SmartSearch: How Ranking Beats Structure for Conversational Memory Retrieval

2026-03-16Machine Learning

Machine Learning
AI summary

The authors show that complicated AI systems for remembering past chat conversations don't need to be so complex. Their system, SmartSearch, finds important parts of a conversation using simple rule-based methods and only one AI step for ranking results, which runs fast on a basic CPU. They identify that the main problem is fitting the right information within a limited token budget. With smart trimming of results, their method performs better than other systems on two test sets, while using much fewer tokens to process the conversation.

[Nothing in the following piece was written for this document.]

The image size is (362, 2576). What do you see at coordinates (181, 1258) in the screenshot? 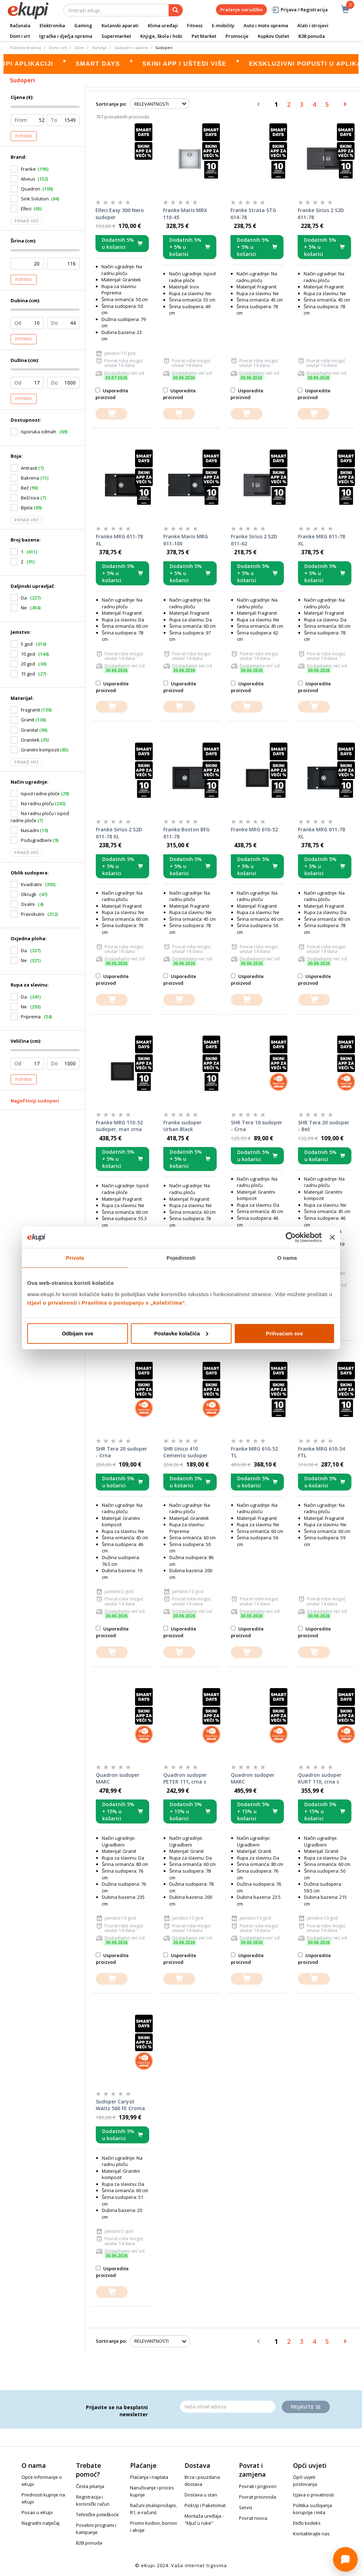 I see `Pojedinosti [tab]` at bounding box center [181, 1258].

conversational memorynamed entity recognitionsubstring matchingmulti-hop retrievalCrossEncoderColBERTtoken budgetranking fusiondeterministic pipelineretrieval recall
Authors
Jesper Derehag, Carlos Calva, Timmy Ghiurau
Abstract
Recent conversational memory systems invest heavily in LLM-based structuring at ingestion time and learned retrieval policies at query time. We show that neither is necessary. SmartSearch retrieves from raw, unstructured conversation history using a fully deterministic pipeline: NER-weighted substring matching for recall, rule-based entity discovery for multi-hop expansion, and a CrossEncoder+ColBERT rank fusion stage -- the only learned component -- running on CPU in ~650ms. Oracle analysis on two benchmarks identifies a compilation bottleneck: retrieval recall reaches 98.6%, but without intelligent ranking only 22.5% of gold evidence survives truncation to the token budget. With score-adaptive truncation and no per-dataset tuning, SmartSearch achieves 93.5% on LoCoMo and 88.4% on LongMemEval-S, exceeding all known memory systems under the same evaluation protocol on both benchmarks while using 8.5x fewer tokens than full-context baselines.